Maaseudun Tulevaisuus
- Format: Broadsheet
- Owner(s): Central Union of Agricultural Producers and Forest Owners
- Publisher: Viestilehdet Oy
- Editor-in-chief: Jouni Kemppainen
- Managing editor: Jussi Martikainen Tiina Taipale
- Founded: 1916; 109 years ago
- Political alignment: Independent
- Language: Finnish
- Headquarters: Helsinki
- Website: Official website

= Maaseudun Tulevaisuus =

Finnish newspaper

Maaseudun Tulevaisuus (MT; Finnish: the Rural Future) is a Finnish language newspaper published three times per week in Helsinki, Finland.

==History and profile==
Maaseudun Tulevaisuus was first published in 1916. Its publisher is Viestilehdet Oy, which is owned by The Central Union of Agricultural Producers and Forest Owners (MTK).

The paper has a correspondent in Brussels since 1995 when Finland became a member of the European Union.

The paper focuses on news concerning agriculture and forestry management, rural businesses and country life. Maaseudun Tulevaisuus is published by The Central Union of Agricultural Producers and Forest Owners (MTK), which, in addition to its own political goals, traditionally has strong relations with the Center party. As of 2014 the editor-in-chief was Jouni Kemppainen. It has its headquarters in Helsinki and is published three times in a week, on Mondays, Wednesdays and Fridays.

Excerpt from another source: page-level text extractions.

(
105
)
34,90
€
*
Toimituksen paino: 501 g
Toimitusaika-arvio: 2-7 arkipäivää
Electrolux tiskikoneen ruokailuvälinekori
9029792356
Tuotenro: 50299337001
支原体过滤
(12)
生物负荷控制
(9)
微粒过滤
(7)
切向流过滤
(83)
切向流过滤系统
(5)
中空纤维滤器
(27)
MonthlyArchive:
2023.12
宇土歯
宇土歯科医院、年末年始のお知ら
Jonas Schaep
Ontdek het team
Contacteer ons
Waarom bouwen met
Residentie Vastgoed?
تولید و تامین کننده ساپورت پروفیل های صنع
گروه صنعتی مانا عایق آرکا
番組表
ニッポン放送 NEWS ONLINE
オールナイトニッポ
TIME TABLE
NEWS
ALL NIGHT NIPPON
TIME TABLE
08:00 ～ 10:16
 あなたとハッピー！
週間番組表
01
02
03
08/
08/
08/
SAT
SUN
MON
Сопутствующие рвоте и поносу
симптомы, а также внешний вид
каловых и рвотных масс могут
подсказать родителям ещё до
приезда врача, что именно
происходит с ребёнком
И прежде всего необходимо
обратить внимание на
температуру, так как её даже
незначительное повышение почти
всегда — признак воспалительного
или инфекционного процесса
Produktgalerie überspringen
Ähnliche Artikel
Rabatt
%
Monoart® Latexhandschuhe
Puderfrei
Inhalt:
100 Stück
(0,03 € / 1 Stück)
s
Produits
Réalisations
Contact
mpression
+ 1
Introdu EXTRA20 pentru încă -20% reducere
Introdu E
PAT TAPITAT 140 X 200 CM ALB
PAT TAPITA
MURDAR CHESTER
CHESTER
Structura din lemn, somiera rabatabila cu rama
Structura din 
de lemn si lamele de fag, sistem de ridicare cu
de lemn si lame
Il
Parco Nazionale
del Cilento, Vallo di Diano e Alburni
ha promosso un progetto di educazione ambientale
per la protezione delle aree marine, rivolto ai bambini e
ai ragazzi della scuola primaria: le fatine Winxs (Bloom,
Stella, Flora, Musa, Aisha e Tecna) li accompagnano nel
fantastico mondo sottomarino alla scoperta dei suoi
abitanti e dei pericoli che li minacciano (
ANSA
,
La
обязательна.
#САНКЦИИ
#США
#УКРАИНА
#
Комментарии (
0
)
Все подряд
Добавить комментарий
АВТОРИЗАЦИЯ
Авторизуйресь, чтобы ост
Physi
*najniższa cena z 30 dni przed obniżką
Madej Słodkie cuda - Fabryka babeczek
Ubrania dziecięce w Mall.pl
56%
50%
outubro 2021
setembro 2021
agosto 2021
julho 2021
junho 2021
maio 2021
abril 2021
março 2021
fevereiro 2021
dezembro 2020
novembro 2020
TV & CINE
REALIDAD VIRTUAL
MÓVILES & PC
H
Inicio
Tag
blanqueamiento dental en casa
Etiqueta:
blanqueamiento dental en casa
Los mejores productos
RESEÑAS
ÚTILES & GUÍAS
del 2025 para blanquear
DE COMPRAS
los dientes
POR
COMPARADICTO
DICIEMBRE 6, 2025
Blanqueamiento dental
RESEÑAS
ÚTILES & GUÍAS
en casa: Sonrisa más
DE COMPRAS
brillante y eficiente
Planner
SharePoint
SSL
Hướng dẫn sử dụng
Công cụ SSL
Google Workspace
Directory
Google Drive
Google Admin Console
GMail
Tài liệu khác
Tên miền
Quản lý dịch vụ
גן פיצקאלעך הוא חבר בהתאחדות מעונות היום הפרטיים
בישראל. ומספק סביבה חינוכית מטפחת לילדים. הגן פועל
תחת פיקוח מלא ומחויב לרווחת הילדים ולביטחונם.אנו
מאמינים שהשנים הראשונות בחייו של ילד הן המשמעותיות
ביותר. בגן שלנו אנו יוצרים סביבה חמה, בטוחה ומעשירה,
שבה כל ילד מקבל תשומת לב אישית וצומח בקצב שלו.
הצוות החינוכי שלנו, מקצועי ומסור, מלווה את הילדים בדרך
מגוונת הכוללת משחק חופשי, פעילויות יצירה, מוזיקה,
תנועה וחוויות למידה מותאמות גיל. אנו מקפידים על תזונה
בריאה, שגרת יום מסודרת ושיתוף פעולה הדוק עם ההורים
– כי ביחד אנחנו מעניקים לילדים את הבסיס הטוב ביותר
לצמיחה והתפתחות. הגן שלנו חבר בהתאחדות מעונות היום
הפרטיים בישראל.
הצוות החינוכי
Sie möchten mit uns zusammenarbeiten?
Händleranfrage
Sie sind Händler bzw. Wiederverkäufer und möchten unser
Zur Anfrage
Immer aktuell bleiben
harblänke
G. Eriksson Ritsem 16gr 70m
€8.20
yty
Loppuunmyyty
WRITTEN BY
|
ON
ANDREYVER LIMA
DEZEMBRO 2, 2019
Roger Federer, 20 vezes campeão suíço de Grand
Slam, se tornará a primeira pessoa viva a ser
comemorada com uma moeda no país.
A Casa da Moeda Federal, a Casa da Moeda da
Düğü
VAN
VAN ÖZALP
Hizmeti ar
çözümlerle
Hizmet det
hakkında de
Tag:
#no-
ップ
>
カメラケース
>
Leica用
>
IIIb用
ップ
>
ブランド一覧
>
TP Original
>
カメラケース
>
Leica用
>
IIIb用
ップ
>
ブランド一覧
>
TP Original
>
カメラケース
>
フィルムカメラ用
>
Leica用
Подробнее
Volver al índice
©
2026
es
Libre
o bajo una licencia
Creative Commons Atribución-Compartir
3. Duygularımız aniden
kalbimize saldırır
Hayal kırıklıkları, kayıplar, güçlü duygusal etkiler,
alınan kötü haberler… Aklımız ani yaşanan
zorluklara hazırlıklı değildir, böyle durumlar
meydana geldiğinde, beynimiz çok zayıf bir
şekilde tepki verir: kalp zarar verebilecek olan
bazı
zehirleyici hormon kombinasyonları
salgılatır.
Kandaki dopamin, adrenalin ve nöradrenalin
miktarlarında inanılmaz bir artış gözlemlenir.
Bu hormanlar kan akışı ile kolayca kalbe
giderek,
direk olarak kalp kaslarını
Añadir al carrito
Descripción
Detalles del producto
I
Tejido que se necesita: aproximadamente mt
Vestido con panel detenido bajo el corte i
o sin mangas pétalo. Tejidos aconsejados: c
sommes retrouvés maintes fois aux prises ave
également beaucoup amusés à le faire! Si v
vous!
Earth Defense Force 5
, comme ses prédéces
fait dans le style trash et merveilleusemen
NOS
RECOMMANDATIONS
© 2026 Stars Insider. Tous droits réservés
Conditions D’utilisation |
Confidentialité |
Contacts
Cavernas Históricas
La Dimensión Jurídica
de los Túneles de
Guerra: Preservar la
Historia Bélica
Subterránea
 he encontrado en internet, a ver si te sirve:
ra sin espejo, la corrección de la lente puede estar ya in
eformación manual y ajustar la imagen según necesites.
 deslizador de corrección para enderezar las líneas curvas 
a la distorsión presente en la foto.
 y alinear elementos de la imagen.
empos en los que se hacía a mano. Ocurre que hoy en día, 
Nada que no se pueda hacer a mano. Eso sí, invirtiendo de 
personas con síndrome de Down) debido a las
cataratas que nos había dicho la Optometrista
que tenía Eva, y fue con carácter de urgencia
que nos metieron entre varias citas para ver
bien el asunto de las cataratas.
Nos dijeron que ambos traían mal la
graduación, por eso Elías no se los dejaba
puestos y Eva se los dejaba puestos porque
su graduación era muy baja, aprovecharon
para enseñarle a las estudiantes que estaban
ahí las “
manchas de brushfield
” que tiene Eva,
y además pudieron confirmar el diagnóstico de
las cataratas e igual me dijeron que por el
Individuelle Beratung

Maaseudun Tulevaisuus is published in broadsheet format and consists of 22 pages. The paper has a special issue, Metsänomistaja (Forest Owner) which is published four times a year.

==Circulation==
In 1993 Maaseudun Tulevaisuus was the fifth largest newspaper in Finland with a circulation of 110,951 copies. It was the sixth most read newspaper in the country in 2001 selling 89,197 copies. Maaseudun Tulevaisuus sold 84,000 copies in 2003, making it the sixth best selling newspaper in the country. In 2005 its circulation was 84,200 copies. The 2004 circulation of the paper was 82,000 copies.

Maaseudun Tulevaisuus was the fifth most read newspaper in the country in 2007. The number of its subscribers was 84,254 in 2008, and its circulation was 84,254 copies the same year. As of 2009 Maaseudun Tulevaisuus was the third most read paper in the country with a readership of 309,000. The same year the paper had a circulation of 83,044 copies. It was 83,158 copies in 2010.

In 2011 Maaseudun Tulevaisuus was the fourth largest paper in the country in terms of readership and had a circulation of 83,259 copies. In 2012 its circulation fell to 81,774 copies. The paper sold 80,754 copies in 2013.